> [YOUR GOAL]
Below are some records. Output the lines from the first one through the line that holds "производство Great Wall", exactly as written, with no pictures.

> [RECORDS PROVIDED]
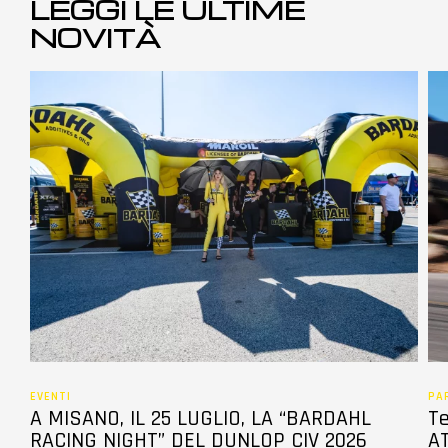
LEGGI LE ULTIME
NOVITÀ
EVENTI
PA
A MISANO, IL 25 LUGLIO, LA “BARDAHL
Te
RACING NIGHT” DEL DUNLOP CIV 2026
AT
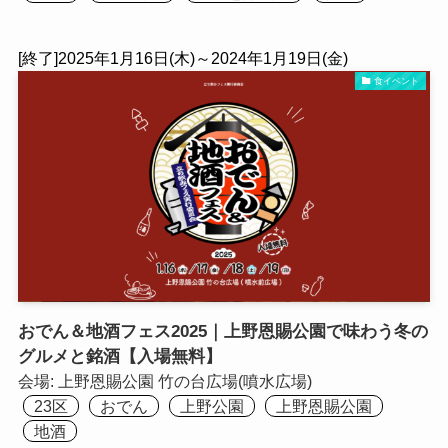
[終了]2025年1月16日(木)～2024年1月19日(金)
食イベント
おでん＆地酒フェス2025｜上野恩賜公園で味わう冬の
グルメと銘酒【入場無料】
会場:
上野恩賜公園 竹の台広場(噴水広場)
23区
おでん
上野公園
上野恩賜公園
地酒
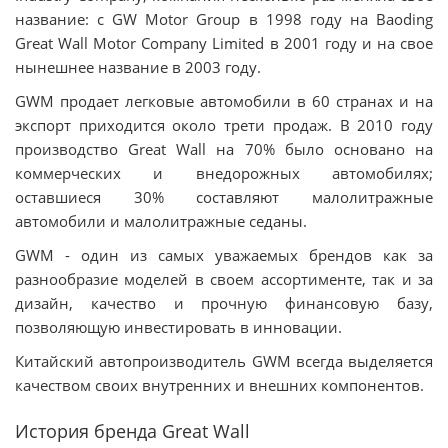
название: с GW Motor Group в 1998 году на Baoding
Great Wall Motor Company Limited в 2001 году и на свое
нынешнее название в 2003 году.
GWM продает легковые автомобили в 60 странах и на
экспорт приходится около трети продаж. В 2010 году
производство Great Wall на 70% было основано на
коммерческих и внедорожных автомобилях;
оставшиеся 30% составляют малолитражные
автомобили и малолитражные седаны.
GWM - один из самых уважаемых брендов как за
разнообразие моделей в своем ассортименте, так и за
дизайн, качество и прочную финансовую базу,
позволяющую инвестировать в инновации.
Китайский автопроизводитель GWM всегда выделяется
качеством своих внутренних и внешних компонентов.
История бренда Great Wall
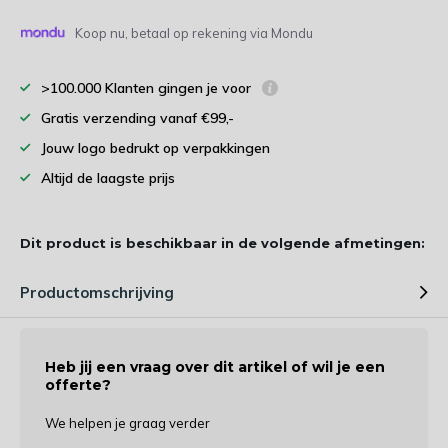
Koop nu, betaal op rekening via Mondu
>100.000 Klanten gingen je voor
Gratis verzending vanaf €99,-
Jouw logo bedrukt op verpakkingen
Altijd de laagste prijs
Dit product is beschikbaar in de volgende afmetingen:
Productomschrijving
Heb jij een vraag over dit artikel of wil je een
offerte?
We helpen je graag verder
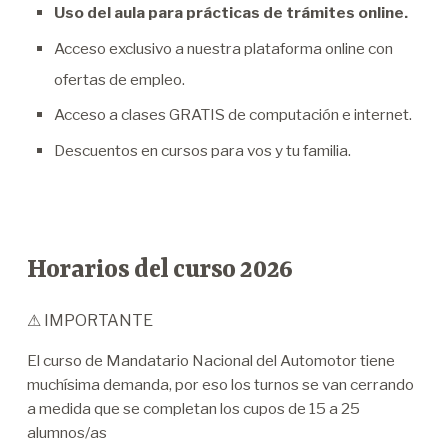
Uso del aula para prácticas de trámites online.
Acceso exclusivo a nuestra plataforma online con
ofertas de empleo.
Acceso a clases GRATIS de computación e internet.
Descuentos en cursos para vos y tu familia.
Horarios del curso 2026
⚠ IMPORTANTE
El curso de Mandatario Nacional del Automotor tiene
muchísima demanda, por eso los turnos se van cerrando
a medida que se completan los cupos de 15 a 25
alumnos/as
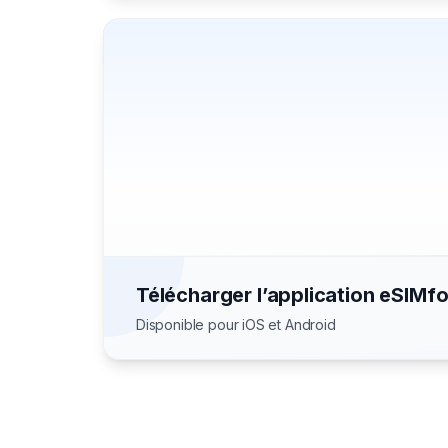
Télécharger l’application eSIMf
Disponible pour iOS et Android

> [EXERCISE ANSWER]
LEGGI LE ULTIME
NOVITÀ
EVENTI
PA
A MISANO, IL 25 LUGLIO, LA “BARDAHL
Te
RACING NIGHT” DEL DUNLOP CIV 2026
AT
[終了]2025年1月16日(木)～2024年1月19日(金)
食イベント
おでん＆地酒フェス2025｜上野恩賜公園で味わう冬の
グルメと銘酒【入場無料】
会場:
上野恩賜公園 竹の台広場(噴水広場)
23区
おでん
上野公園
上野恩賜公園
地酒
название: с GW Motor Group в 1998 году на Baoding
Great Wall Motor Company Limited в 2001 году и на свое
нынешнее название в 2003 году.
GWM продает легковые автомобили в 60 странах и на
экспорт приходится около трети продаж. В 2010 году
производство Great Wall на 70% было основано на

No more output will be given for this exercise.